FORMAT-FOTO-WEB-2-6
Simbol Rekonsiliasi: Pandji Pragiwaksono Santap Hidangan Persembahan dalam Ritual Minta Maaf ke Leluhur Toraja

TANA TORAJA – Prosesi permohonan maaf Pandji Pragiwaksono kepada masyarakat adat Toraja memasuki babak yang sangat emosional dan penuh simbolisme. Pada Kamis (12/2/2026), sang komika tidak hanya menyampaikan kata-kata penyesalan, tetapi juga secara aktif berpartisipasi dalam puncak acara dengan menyantap hidangan persembahan yang telah disiapkan oleh para tetua adat.

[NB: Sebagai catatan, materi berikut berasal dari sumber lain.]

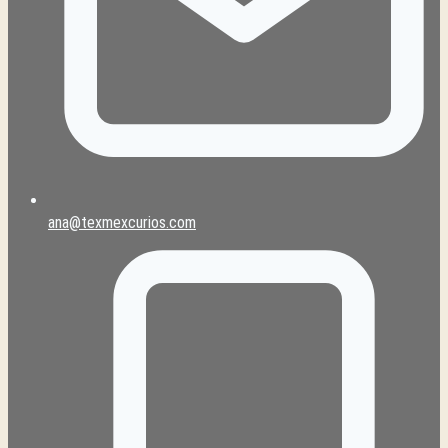
ana@texmexcurios.com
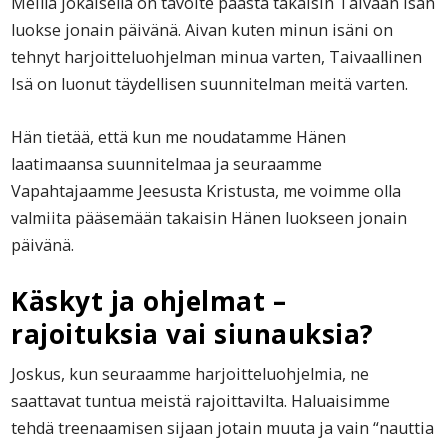
Meillä jokaisella on tavoite päästä takaisin Taivaan Isän
luokse jonain päivänä. Aivan kuten minun isäni on
tehnyt harjoitteluohjelman minua varten, Taivaallinen
Isä on luonut täydellisen suunnitelman meitä varten.
Hän tietää, että kun me noudatamme Hänen
laatimaansa suunnitelmaa ja seuraamme
Vapahtajaamme Jeesusta Kristusta, me voimme olla
valmiita pääsemään takaisin Hänen luokseen jonain
päivänä.
Käskyt ja ohjelmat –
rajoituksia vai siunauksia?
Joskus, kun seuraamme harjoitteluohjelmia, ne
saattavat tuntua meistä rajoittavilta. Haluaisimme
tehdä treenaamisen sijaan jotain muuta ja vain “nauttia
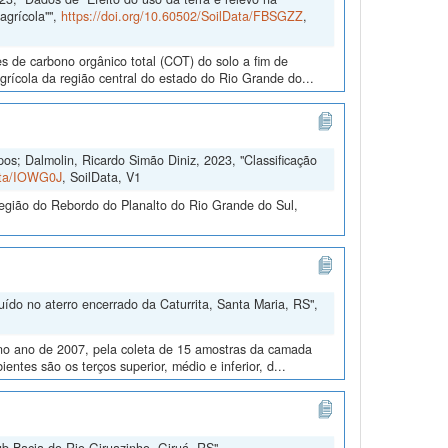
agrícola"",
https://doi.org/10.60502/SoilData/FBSGZZ
,
es de carbono orgânico total (COT) do solo a fim de
agrícola da região central do estado do Rio Grande do...
s; Dalmolin, Ricardo Simão Diniz, 2023, "Classificação
Data/IOWG0J
, SoilData, V1
egião do Rebordo do Planalto do Rio Grande do Sul,
ído no aterro encerrado da Caturrita, Santa Maria, RS",
, no ano de 2007, pela coleta de 15 amostras da camada
entes são os terços superior, médio e inferior, d...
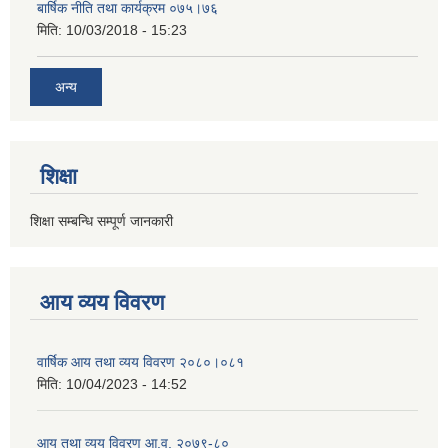
बार्षिक नीति तथा कार्यक्रम ०७५।७६
मिति:
10/03/2018 - 15:23
अन्य
शिक्षा
शिक्षा सम्बन्धि सम्पूर्ण जानकारी
आय व्यय विवरण
वार्षिक आय तथा व्यय विवरण २०८०।०८१
मिति:
10/04/2023 - 14:52
आय तथा व्यय विवरण आ.व. २०७९-८०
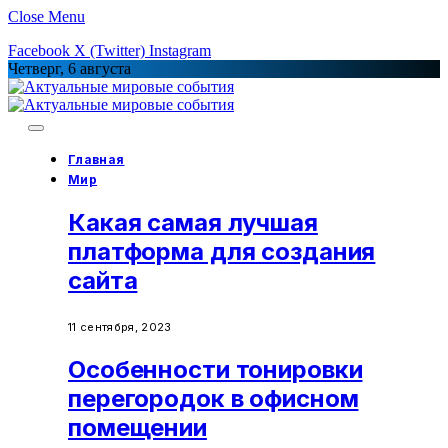
Close Menu
Facebook
X (Twitter)
Instagram
Четверг, 6 августа
Главная
Мир
Какая самая лучшая
платформа для создания
сайта
11 сентября, 2023
Особенности тонировки
перегородок в офисном
помещении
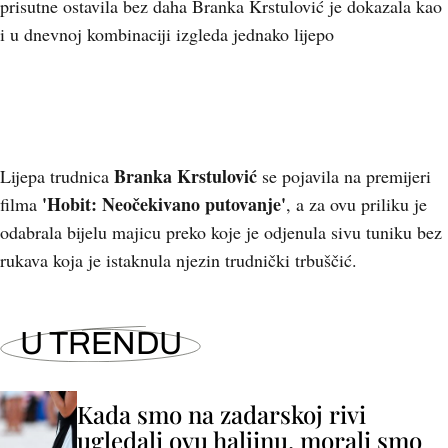
prisutne ostavila bez daha Branka Krstulović je dokazala kao
i u dnevnoj kombinaciji izgleda jednako lijepo
Branka Krstulović
Lijepa trudnica
se pojavila na premijeri
'Hobit: Neočekivano putovanje'
filma
, a za ovu priliku je
odabrala bijelu majicu preko koje je odjenula sivu tuniku bez
rukava koja je istaknula njezin trudnički trbuščić.
U TRENDU
Kada smo na zadarskoj rivi
ugledali ovu haljinu, morali smo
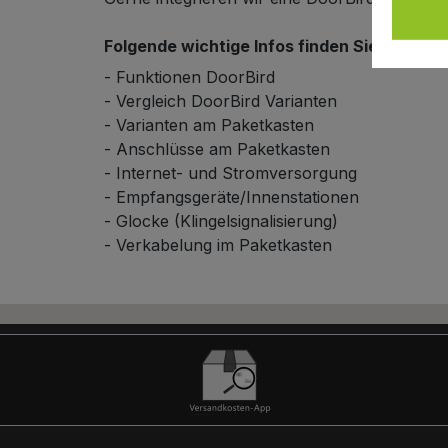
Folgende wichtige Infos finden Sie in unse
- Funktionen DoorBird
- Vergleich DoorBird Varianten
- Varianten am Paketkasten
- Anschlüsse am Paketkasten
Schließsystem
- Internet- und Stromversorgung
- Empfangsgeräte/Innenstationen
- Glocke (Klingelsignalisierung)
- Verkabelung im Paketkasten
HPL-Material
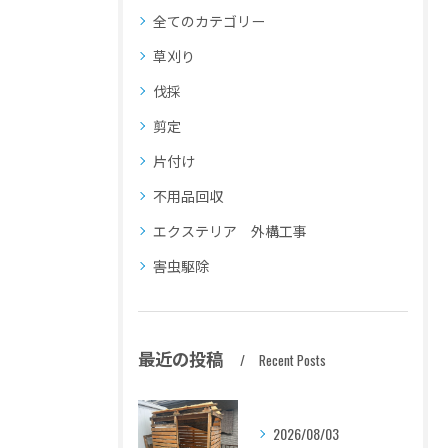
全てのカテゴリー
草刈り
伐採
剪定
片付け
不用品回収
エクステリア 外構工事
害虫駆除
最近の投稿
Recent Posts
2026/08/03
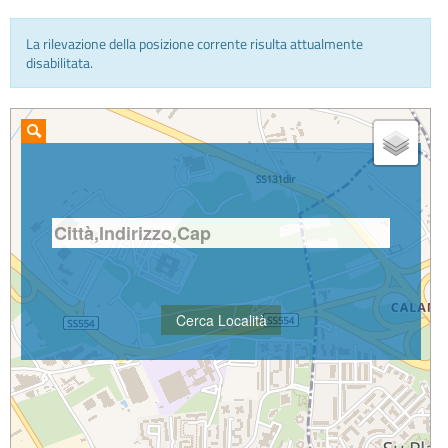
La rilevazione della posizione corrente risulta attualmente
INFO E MEDIA
disabilitata.
IN VIAGGIO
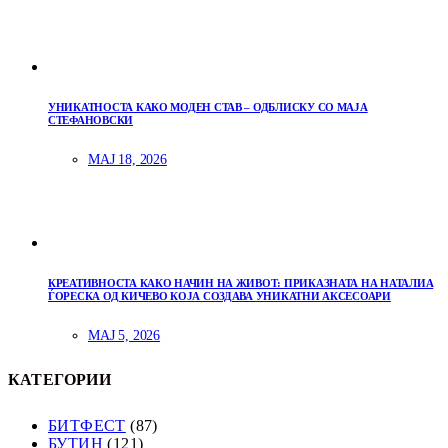
УНИКАТНОСТА КАКО МОДЕН СТАВ – ОДБЛИСКУ СО МАЈА
СТЕФАНОВСКИ
МАЈ 18, 2026
КРЕАТИВНОСТА КАКО НАЧИН НА ЖИВОТ: ПРИКАЗНАТА НА НАТАЛИА
ЃОРЕСКА ОД КИЧЕВО КОЈА СОЗДАВА УНИКАТНИ АКСЕСОАРИ
МАЈ 5, 2026
КАТЕГОРИИ
БИТФЕСТ
(87)
БУТИН
(121)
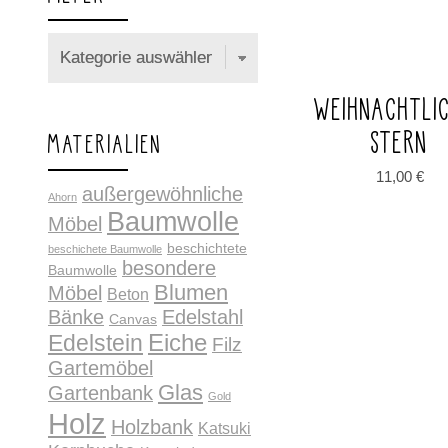
WEIHNACHTLI
STERN
MATERIALIEN
11,00
€
außergewöhnliche
Ahorn
Baumwolle
Möbel
beschichtete
beschichete Baumwolle
besondere
Baumwolle
Blumen
Möbel
Beton
Bänke
Edelstahl
Canvas
Edelstein
Eiche
Filz
Gartemöbel
Glas
Gartenbank
Gold
Holz
Holzbank
Katsuki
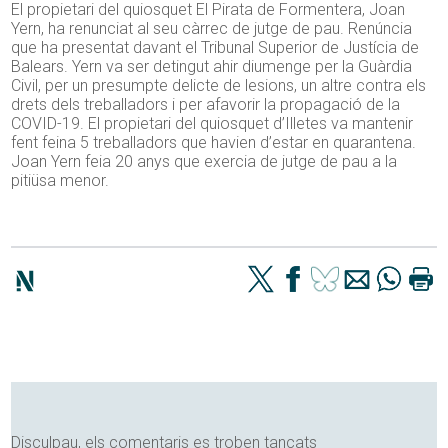
El propietari del quiosquet El Pirata de Formentera, Joan
Yern, ha renunciat al seu càrrec de jutge de pau. Renúncia
que ha presentat davant el Tribunal Superior de Justícia de
Balears. Yern va ser detingut ahir diumenge per la Guàrdia
Civil, per un presumpte delicte de lesions, un altre contra els
drets dels treballadors i per afavorir la propagació de la
COVID-19. El propietari del quiosquet d’Illetes va mantenir
fent feina 5 treballadors que havien d’estar en quarantena.
Joan Yern feia 20 anys que exercia de jutge de pau a la
pitiüsa menor.
Disculpau, els comentaris es troben tancats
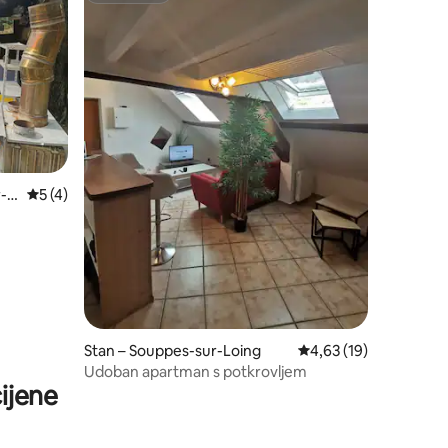
r-L
Prosječna ocjena: 5/5, recenzija: 4
5 (4)
Stan – Souppes-sur-Loing
Prosječna ocjena: 4,63
4,63 (19)
Udoban apartman s potkrovljem
ijene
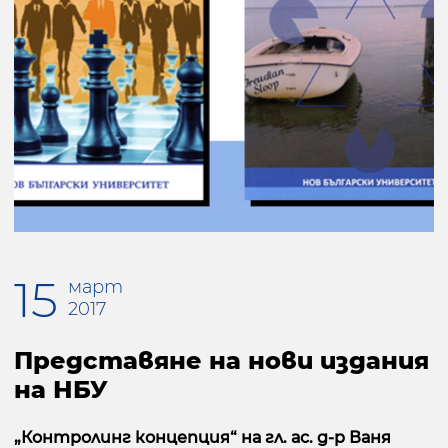
15
март
2017
Представяне на нови издания
на НБУ
„Контролинг концепция“ на гл. ас. д-р Ваня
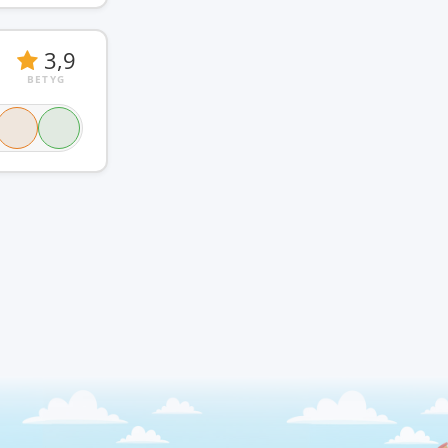
3,9
BETYG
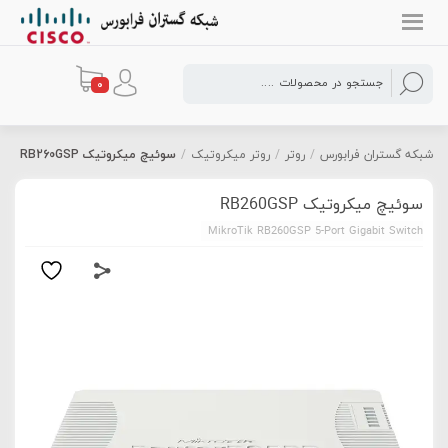
0
شبکه گستران فرابورس
/
روتر
/
روتر میکروتیک
/
سوئیچ میکروتیک RB260GSP
سوئیچ میکروتیک RB260GSP
MikroTik RB260GSP 5-Port Gigabit Switch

Momen ini bukan sekadar jamuan makan biasa, melainkan bagian dari hukum adat yang menandakan bahwa permohonan maaf telah diterima dan hubungan antara pelanggar dengan leluhur (Aluk To Dolo) serta komunitas telah pulih.

Makna Sakral: Makan Bersama Leluhur dan Komunitas

Dalam tradisi Toraja, menyantap hidangan yang telah dipersembahkan dalam ritual permohonan maaf memiliki makna yang dalam. Hal ini melambangkan kembalinya keharmonisan (Situren) dan hilangnya ganjalan batin.

Poin-poin penting dari prosesi hari ini meliputi:

  • Penyajian Adat: Hidangan yang disajikan biasanya berupa daging hewan kurban yang diproses sesuai tata cara tradisional.

  • Penerimaan Budaya: Dengan menyantap hidangan tersebut, Pandji dianggap telah “dibersihkan” secara adat dari kekhilafan lisannya.

  • Kehadiran Tokoh Adat: Prosesi ini disaksikan langsung oleh para pemuka adat yang memberikan restu serta wejangan agar kejadian serupa tidak terulang di masa depan.

“Belajar Menghargai Kedalaman Rasa di Atas Komedi”

Pandji tampak khidmat mengikuti setiap arahan dari pemandu adat. Setelah menyantap hidangan tersebut, suasana ketegangan yang sebelumnya menyelimuti kasus ini tampak mencair secara signifikan. Jalur budaya ini terbukti memberikan ruang bagi kedua belah pihak untuk saling memahami tanpa harus melalui perdebatan hukum yang kaku.

“Menyantap hidangan persembahan ini adalah pengalaman spiritual yang luar biasa bagi saya. Ini lebih dari sekadar meminta maaf; ini adalah tentang belajar menghormati nilai-nama yang lebih besar dari diri kita sendiri. Terima kasih Toraja telah membuka pintu maaf,” ungkap Pandji Pragiwaksono, Kamis (12/2/2026).

Meskipun secara adat masalah ini dianggap selesai, publik berharap langkah Pandji ini menjadi pelajaran bagi para pelaku industri kreatif lainnya untuk lebih bijak dalam menyentuh isu-isu sensitif terkait kearifan lokal.